**Exercise prompt:**
Determine the number of lines in the listing below in which the word "pela" is present, and state it without comment.

**Material for this exercise:**
- Opening Delimiter -

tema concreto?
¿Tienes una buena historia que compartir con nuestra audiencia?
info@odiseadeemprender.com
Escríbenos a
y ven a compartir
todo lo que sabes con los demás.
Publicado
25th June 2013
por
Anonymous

- Closing Delimiter -
- Opening Delimiter -

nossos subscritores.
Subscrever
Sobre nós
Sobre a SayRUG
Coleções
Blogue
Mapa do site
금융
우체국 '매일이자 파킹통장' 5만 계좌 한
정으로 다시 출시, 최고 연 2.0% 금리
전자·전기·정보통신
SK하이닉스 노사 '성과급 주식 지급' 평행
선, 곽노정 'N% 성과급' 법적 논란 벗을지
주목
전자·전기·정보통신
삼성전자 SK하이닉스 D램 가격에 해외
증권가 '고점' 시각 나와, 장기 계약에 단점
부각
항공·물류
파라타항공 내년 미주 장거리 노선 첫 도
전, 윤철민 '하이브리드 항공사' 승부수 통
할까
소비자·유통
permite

- Closing Delimiter -
- Opening Delimiter -

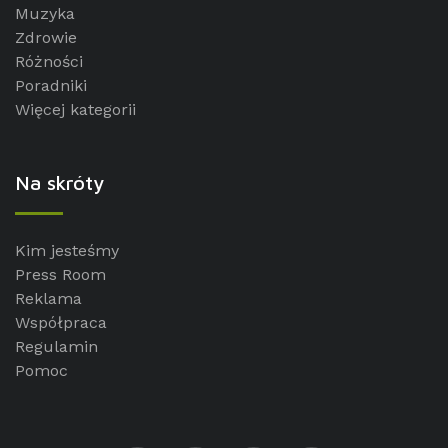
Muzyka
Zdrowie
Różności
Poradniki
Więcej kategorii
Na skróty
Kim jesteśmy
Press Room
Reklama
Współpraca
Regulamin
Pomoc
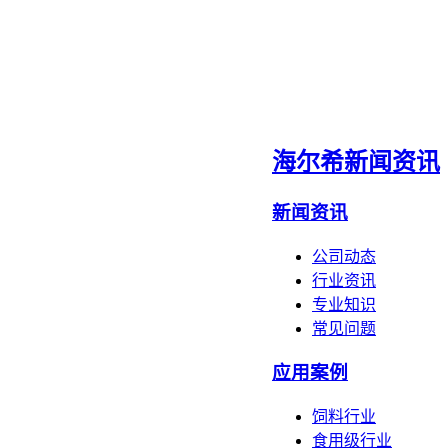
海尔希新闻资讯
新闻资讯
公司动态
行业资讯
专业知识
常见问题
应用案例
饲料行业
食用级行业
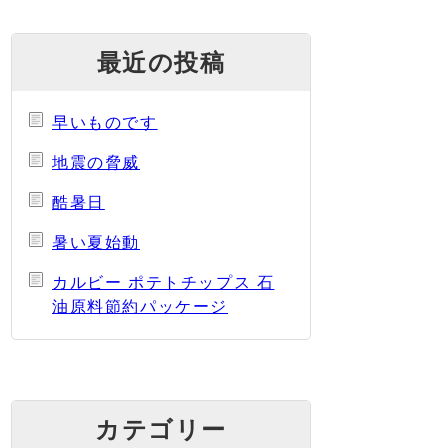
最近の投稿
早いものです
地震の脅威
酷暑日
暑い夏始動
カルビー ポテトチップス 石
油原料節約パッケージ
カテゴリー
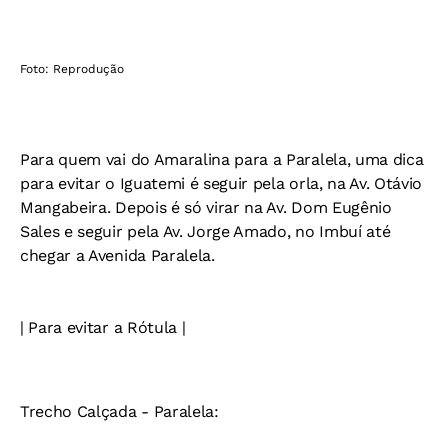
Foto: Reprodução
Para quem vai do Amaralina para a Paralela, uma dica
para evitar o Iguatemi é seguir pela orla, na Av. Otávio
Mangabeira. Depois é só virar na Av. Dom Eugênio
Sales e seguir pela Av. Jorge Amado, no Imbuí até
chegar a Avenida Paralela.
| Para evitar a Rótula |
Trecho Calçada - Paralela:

- Closing Delimiter -

**Output below:**
2